2011 Chevrolet Volt plugged into Coulomb Technologies 240V wall charging unitEnlarge Photo
The last time you could buy a gallon of gasoline in the U.S. for 75 cents was around the late 1970s.
If you own an electric car today though, the price you're paying for electricity is equivalent to about 75 cents per gallon.
According to a study by the Northeast Group (via Charged EVs), 25 utilities in 14 states currently offer electricity rates tailored towards electric vehicle owners.
With discounts for off-peak charging, the cost of topping up your battery is very low indeed. By converting the energy you're storing into a gasoline-equivalent figure, the price works out at about $0.75 per "gallon".
For comparison, the current average for gas prices in the U.S. is about $3.70 a gallon--almost five times as much.
Some states are even mandating EV-friendly rates from utilities--Minnesota recently became the first to require preferable rates for those charging off-peak. In addition, the state requires that customers have the option of a zero-emissions tariff, making charging even greener, as well as cheaper.

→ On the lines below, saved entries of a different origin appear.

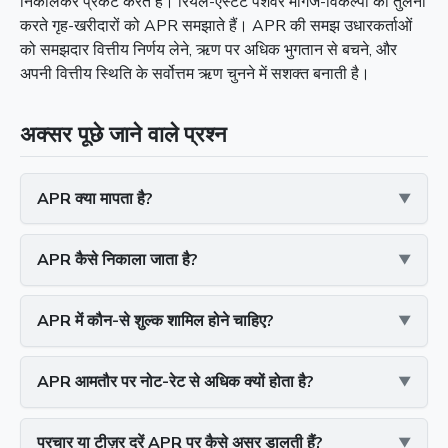
निकालकर प्रकट करते हैं। रियल-एस्टेट पेशेवर मॉर्गेज-विकल्पों की तुलना
करते गृह-खरीदारों को APR समझाते हैं। APR की समझ उधारकर्ताओं
को समझदार वित्तीय निर्णय लेने, ऋण पर अधिक भुगतान से बचने, और
अपनी वित्तीय स्थिति के सर्वोत्तम ऋण चुनने में सशक्त बनाती है।
अक्सर पूछे जाने वाले प्रश्न
APR क्या मापता है?
APR कैसे निकाला जाता है?
APR में कौन-से शुल्क शामिल होने चाहिए?
APR आमतौर पर नोट-रेट से अधिक क्यों होता है?
प्रचार या टीज़र दरें APR पर कैसे असर डालती हैं?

Ben Gardner, President of Northeast Group, explains that many utilities are seeking ways to better engage with their customers.
Electric vehicle owners are already fairly in-tune with the price they pay for electricity, so making life a little more pleasant for EV drivers is one way of improving customer relations. Since they typically consume more electricity than other homeowners, it also makes financial sense for utilities to have them on their side.
So if you want to drive around like the last thirty-five years or so of gas price increases haven't happened, the message is simple: buy an electric car.